Posted: Tue Jun 19, 2007 12:19 am
by The Phoenix
astions wrote:I was thinking about this earlier tonight, and I came to the conclusion that RFC is due for a good revision anyway. If it wasn't such a PITA to validate, these issues... wouldn't be issues.

Who needs comments in an email address any?
I won't disagree there. However, this is one of those interesting chicken/egg problems.

You need the RFC because email is popular, and widespread. But if you simplify the RFC (to make it easier to validate), you also break hundreds (thousands? millions?) of installed servers, clients, and other pieces of software - making 'email' less functional worldwide overnight (in theory).

The 'good enough' answer is to live with the complex RFC, and find a pretty solid regex that comes darn close while preventing many false negatives. That, coupled with sending an activation email? 95% of the world's email validation needs would be met, I suspect. (Especially since that seems to be the case across the board until now!)

Posted: Tue Jun 19, 2007 4:39 am
by Mordred
The Phoenix wrote:As a follow-up to this post, it turns out that the function at top of thread is *not* RFC-compliant.

Relatively soon, I will be posting a google code project with a list of tests to help clarify when a function is not RFC-compliant.
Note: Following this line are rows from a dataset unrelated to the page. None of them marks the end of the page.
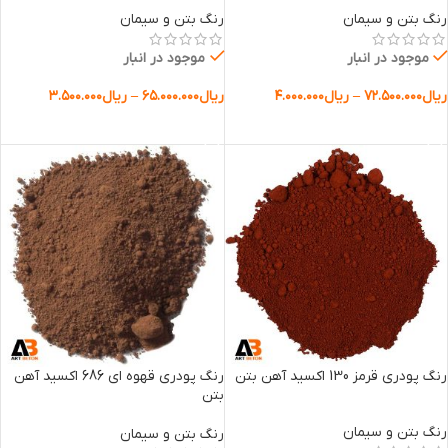
رنگ بتن و سیمان
رنگ بتن و سیمان
موجود در انبار
موجود در انبار
ریال
۷۲.۵۰۰.۰۰۰
–
ریال
۴.۰۰۰.۰۰۰
ریال
۶۵.۰۰۰.۰۰۰
–
ریال
۳.۵۰۰.۰۰۰
انتخاب گزینه ها
انتخاب گزینه ها
رنگ پودری قرمز 130 اکسید آهن بتن
رنگ پودری قهوه ای 686 اکسید آهن
بتن
رنگ بتن و سیمان
رنگ بتن و سیمان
Of roughly a dozen email regexes, the one at top of thread was the second best by the criteria I used, so is still relatively strong. I'll also be posting all the variations on regexes found. I will update the forums when I've done so, and maybe we can collectively hunt for better tests and better regexes/functions to solve the problem.

It seems to be a difficult problem to solve well.
Very nice, Phoenix, I'll be waiting for your tests. Will you be recommending a code snippet then, or maybe even *fixing* one so it is fully(*) compliant?

(*) for a realistic value of "fully", of course ;)

Posted: Tue Jun 19, 2007 12:02 pm
by The Phoenix
Mordred wrote: Very nice, Phoenix, I'll be waiting for your tests. Will you be recommending a code snippet then, or maybe even *fixing* one so it is fully(*) compliant?

(*) for a realistic value of "fully", of course ;)
I'll have all the functions/regexes I've found and worked with included, so you'll be able to pick the one that suits best. I haven't found a solution that is fully compliant yet.